* Exercise directions *
Scan the data, and whenever a line contains "Miglior", copy it.

* Records for the exercise *

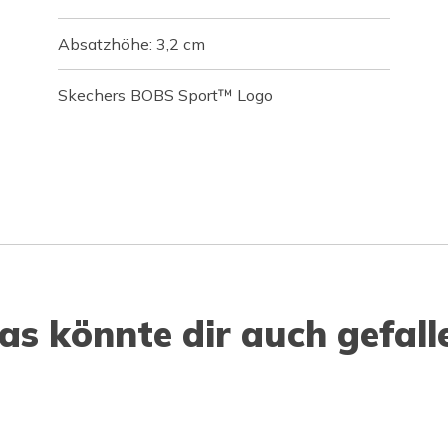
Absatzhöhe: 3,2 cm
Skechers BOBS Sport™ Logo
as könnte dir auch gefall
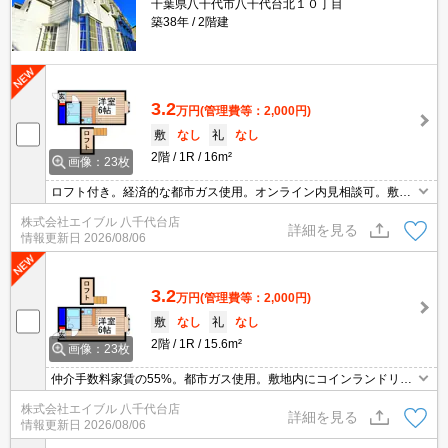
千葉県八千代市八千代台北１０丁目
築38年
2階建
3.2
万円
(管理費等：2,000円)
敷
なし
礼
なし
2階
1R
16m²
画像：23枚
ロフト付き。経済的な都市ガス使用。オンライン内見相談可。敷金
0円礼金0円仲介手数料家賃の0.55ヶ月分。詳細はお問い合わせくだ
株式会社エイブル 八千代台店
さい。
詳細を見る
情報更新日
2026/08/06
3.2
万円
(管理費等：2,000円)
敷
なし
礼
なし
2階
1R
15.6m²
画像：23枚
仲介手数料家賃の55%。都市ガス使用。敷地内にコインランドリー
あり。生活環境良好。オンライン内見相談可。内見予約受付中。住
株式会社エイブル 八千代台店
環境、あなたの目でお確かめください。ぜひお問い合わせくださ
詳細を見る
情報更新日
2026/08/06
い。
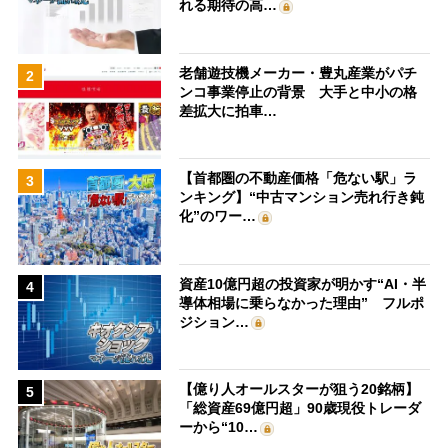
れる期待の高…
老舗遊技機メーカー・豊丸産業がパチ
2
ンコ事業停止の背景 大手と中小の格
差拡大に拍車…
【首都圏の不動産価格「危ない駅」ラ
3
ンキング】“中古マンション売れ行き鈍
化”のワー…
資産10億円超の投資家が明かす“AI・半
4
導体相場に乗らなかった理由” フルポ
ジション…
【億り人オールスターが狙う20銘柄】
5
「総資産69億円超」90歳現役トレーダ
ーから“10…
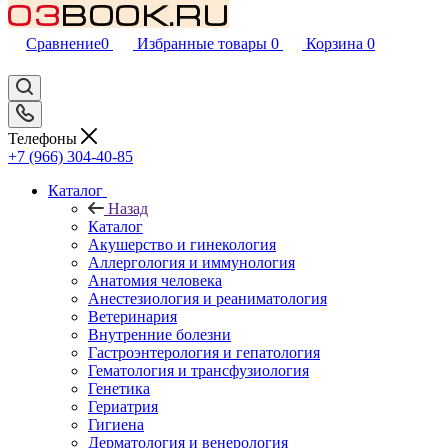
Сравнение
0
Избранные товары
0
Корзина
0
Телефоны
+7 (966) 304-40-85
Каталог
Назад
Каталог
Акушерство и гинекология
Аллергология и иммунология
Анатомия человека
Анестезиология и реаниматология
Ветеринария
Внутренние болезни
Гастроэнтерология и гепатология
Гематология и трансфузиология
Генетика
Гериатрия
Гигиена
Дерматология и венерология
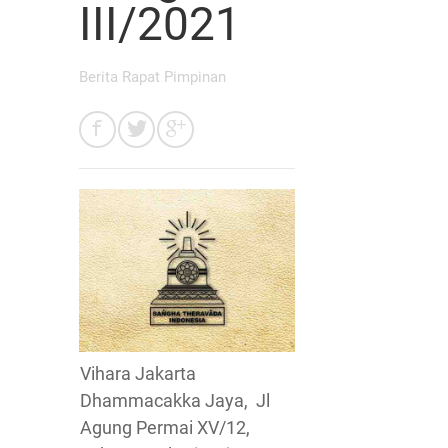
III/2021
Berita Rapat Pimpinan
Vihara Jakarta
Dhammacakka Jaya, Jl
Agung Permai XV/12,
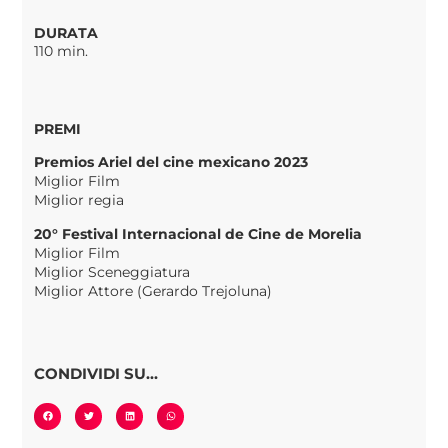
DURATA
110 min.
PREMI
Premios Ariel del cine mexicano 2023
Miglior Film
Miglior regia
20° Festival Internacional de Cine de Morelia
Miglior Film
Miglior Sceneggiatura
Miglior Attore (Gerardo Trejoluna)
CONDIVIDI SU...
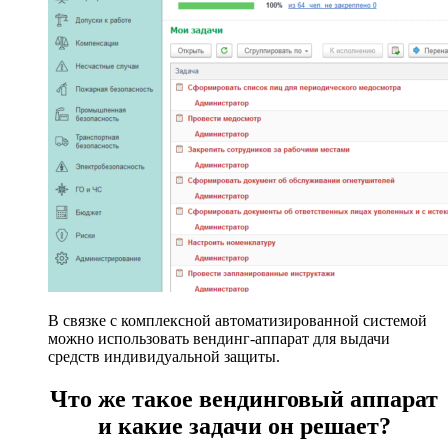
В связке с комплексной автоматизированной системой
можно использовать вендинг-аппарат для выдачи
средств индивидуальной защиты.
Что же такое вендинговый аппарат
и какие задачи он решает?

==

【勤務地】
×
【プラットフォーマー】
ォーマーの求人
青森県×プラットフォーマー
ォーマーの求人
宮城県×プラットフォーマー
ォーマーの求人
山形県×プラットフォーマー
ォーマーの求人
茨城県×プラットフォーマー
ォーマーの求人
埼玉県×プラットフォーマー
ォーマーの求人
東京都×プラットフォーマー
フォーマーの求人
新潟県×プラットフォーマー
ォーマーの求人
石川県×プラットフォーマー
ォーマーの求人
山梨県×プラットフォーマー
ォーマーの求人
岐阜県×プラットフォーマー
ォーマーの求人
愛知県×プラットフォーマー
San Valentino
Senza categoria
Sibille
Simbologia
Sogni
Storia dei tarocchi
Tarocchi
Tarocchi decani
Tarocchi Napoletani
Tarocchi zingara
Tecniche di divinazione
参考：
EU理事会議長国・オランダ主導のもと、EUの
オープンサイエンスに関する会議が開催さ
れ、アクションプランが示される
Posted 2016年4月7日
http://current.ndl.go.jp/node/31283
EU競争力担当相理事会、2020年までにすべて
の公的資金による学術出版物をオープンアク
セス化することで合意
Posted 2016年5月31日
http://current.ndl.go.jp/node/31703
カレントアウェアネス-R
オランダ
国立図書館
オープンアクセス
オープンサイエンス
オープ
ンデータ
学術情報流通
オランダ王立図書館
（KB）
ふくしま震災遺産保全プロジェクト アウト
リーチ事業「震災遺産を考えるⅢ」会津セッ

* * *

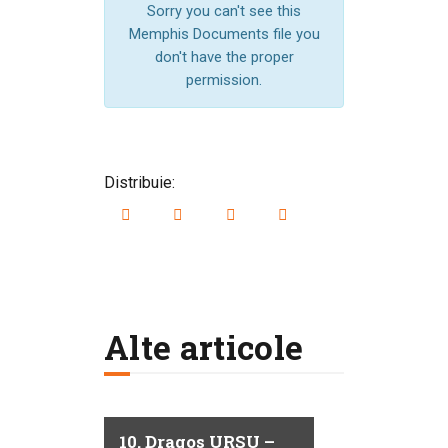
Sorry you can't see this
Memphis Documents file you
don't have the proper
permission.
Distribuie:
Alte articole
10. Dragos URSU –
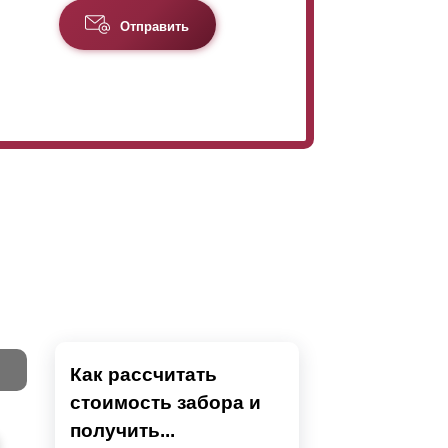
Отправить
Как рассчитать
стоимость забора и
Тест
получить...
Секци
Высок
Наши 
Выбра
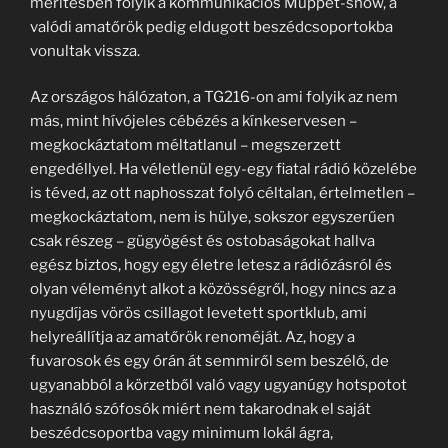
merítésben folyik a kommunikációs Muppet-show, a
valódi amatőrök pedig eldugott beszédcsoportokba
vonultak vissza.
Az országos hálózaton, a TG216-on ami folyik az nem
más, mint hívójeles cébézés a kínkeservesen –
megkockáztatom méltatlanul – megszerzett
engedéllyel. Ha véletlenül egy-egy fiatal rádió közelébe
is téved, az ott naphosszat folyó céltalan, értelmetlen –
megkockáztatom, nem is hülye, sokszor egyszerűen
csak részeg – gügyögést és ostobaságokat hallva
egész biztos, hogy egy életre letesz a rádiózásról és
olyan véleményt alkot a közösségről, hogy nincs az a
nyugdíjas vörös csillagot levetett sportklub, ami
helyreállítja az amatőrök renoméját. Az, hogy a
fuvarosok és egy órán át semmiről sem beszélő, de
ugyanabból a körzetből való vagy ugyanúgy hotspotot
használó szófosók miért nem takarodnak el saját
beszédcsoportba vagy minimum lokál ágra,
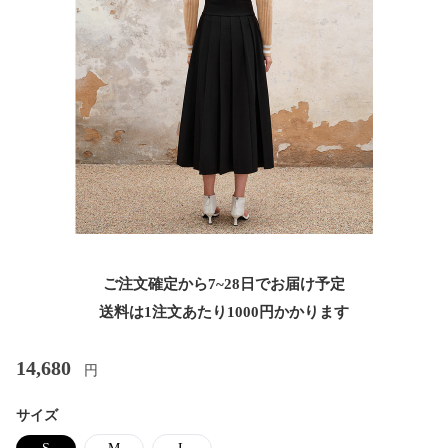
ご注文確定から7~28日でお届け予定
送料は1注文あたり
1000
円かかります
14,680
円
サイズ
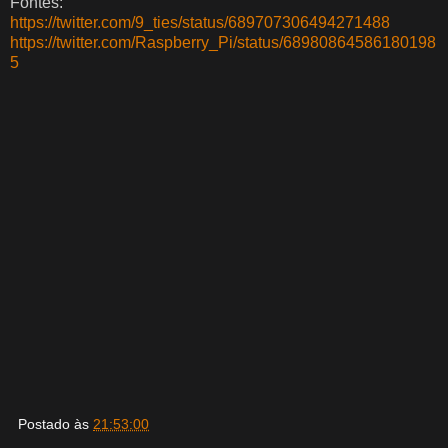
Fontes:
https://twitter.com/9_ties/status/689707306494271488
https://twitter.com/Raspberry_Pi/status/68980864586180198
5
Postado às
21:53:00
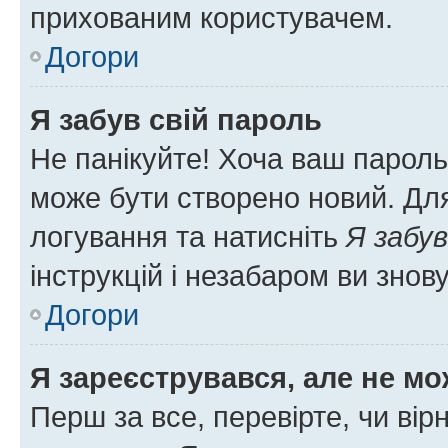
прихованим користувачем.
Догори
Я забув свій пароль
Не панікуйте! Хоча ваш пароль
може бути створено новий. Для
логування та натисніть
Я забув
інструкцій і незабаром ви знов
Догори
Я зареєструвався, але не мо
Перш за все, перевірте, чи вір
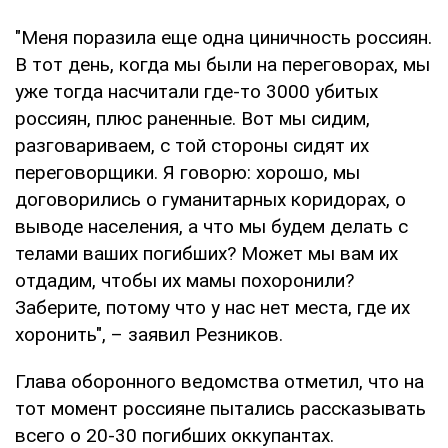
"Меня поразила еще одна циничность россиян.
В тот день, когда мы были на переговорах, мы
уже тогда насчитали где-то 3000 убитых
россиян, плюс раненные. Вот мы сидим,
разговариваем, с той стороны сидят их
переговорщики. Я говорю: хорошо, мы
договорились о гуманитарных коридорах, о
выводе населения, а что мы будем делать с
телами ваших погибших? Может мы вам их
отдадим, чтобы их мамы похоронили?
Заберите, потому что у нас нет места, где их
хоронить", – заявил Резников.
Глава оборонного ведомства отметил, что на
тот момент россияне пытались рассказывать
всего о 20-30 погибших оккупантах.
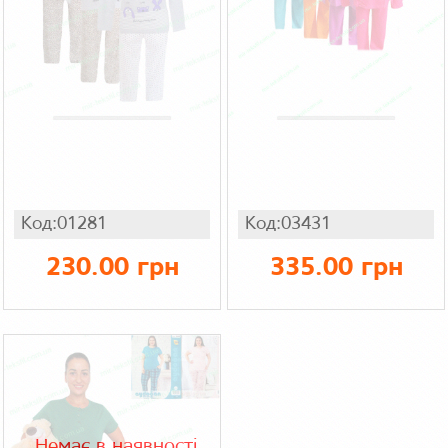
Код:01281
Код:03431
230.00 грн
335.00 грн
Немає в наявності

* Exercise output *
Miglior Film
Miglior regia
Miglior Film
Miglior Sceneggiatura
Miglior Attore (Gerardo Trejoluna)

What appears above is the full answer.